In de voorbije decennia verschenen heel wat boeken waarin de wandaden van Mao aangeklaagd werden. Ik geef enkele voorbeelden: lijfarts Li Zhisui schreef over het privé-leven; Jasper Becker over hongersnoden door wanbeleid; Li Zhensheng over de gruwelen van de culturele revolutie; James Seymour over gevangenissen en werkkampen; Stéphane Courtois over de uitwassen van het communisme in het algemeen. The Unknown Story / Het onbekende verhaal van de titel is dus niet zo onbekend. Het echtpaar Halliday – Chang voegt er nog een groot aantal feiten aan toe.
Hun informatie komt voor een klein deel uit de persoonlijke ervaringen van Jung Chang (°1952). Zij was Rode Gardiste tijdens de Culturele Revolutie, ze werkte als landarbeider, blotevoetendokter, staalarbeider, elektricien en docent aan de universiteit van Sichuan. In 1978 week ze uit naar York, in 1991 schreef ze “Wilde Zwanen”, dat met ruim 10 miljoen exemplaren het best verkochte boek over China werd. Ze trouwde met de Britse historicus Jon Halliday. Andere bronnen zijn de interviews met intimi en bekenden van Mao in en buiten China. Deze lijst, weliswaar rommelig geordend, is 15 pagina’s lang en bevat familieleden, vrienden, medewerkers en hun familie, getuigen van historische gebeurtenissen, ambassadeurs, politici zoals Tindemans, Bush senior, Ford, Kissinger, Mobutu, DDR-kopstuk Markus Wolf, de Dalai Lama. Zijn er helaas niet bij: zijn privé-artsen Ma Haide en Li Zsihui. En vooral: we vernemen maar zelden wat de getuigen verteld hebben.
De meeste gegevens komen uit een lange lijst boeken en uit archieven die zij soms als eersten mochten raadplegen in Albanië, Bulgarije, Duitsland (DDR-documenten ), Italië, Japan, Rusland, Taiwan, Engeland, VSA, Zwitserland. De archieven die ze in China mochten inkijken, durven ze niet te noemen (814 ).
De klachtenbundel van de auteurs is eindeloos lang, netto 780 p. En nergens lees je eens iets dat positief of opwekkend is. De lezer moet dus een Aziatisch geduld opbrengen om zich er doorheen te werken. Het dossier bestaat uit zes delen, die chronologisch geordend zijn rond kernmomenten: 1893 (geboorte) -1927 (begin burgeroorlog) -1935 (Lange Mars) -1945(herbegin burgeroorlog) -1953 (Koreaanse oorlog) -1965 (aanloop naar Culturele revolutie) -1976 (dood). De titels, gaande van “Een lauwe gelovige” tot “Bittere wraak”, kondigen aan dat het geen opwekkende hagiografie zal worden.

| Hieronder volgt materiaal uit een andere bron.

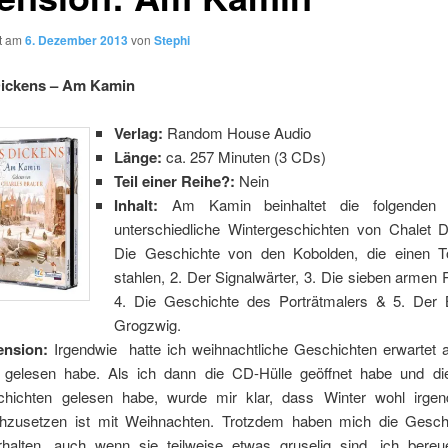
ht am
6. Dezember 2013
von
Stephi
Dickens – Am Kamin
Verlag:
Random House Audio
Länge:
ca. 257 Minuten (3 CDs)
Teil einer Reihe?:
Nein
Inhalt:
Am Kamin beinhaltet die folgenden 
unterschiedliche Wintergeschichten von Chalet D
Die Geschichte von den Kobolden, die einen T
stahlen, 2. Der Signalwärter, 3. Die sieben armen
4. Die Geschichte des Porträtmalers & 5. Der
Grogzwig.
ension:
Irgendwie hatte ich weihnachtliche Geschichten erwartet a
l gelesen habe. Als ich dann die CD-Hülle geöffnet habe und die
hichten gelesen habe, wurde mir klar, dass Winter wohl irgen
chzusetzen ist mit Weihnachten. Trotzdem haben mich die Gesch
rhalten, auch wenn sie teilweise etwas gruselig sind, ich bere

Vanaf het begin is de toon gezet en het oordeel geveld: “Mao, die tientallen jaren absolute macht uitoefende over de levens van een kwart van de wereldbevolking, is verantwoordelijk voor ruim 70 miljoen doden in vredestijd”. Hij overtrof dus Stalin en Hitler in wreedheid”(p. 17). Deze conclusie had beter bij de epiloog gestaan. Die is gelijkaardig: “Mao’s portret en lijk domineren nog het Tien-an-men-plein. Het huidige regime continueert op agressieve wijze de mythe van Mao”(795).
Chang en Halliday vertellen dan over zijn jeugd, zijn vader (boer ) die hij haatte en later niet bezocht op zijn sterfbed, ruzies met leraren, zijn eerste huwelijk op 14 jaar met een meisje van 18, zijn antipathie voor … boeren. Dit laatste gaat in tegen de traditionele opvatting dat Mao voor boeren veel meer respect had dan zijn leermeesters Marx, Lenin of Stalin.

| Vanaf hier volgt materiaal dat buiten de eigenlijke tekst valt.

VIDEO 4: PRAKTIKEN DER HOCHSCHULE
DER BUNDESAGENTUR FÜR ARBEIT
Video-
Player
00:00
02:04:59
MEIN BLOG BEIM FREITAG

In zijn eerste geschrift uit 1918 stelde hij het “ik” boven de rest en beweerde hij : “mensen zoals ik hebben geen plichten jegens de anderen” (29-30). Een andere choquerende karaktereigenschap was de vreugde die hij ontleende aan chaos en vernietiging. China en de wereld veranderen kon slechts door vernietiging. Het confucianistisch ideaal van grote gelijkheid en harmonie noemde hij een misvatting (31-32). Mao zou deze negatieve principes heel zijn leven trouw blijven.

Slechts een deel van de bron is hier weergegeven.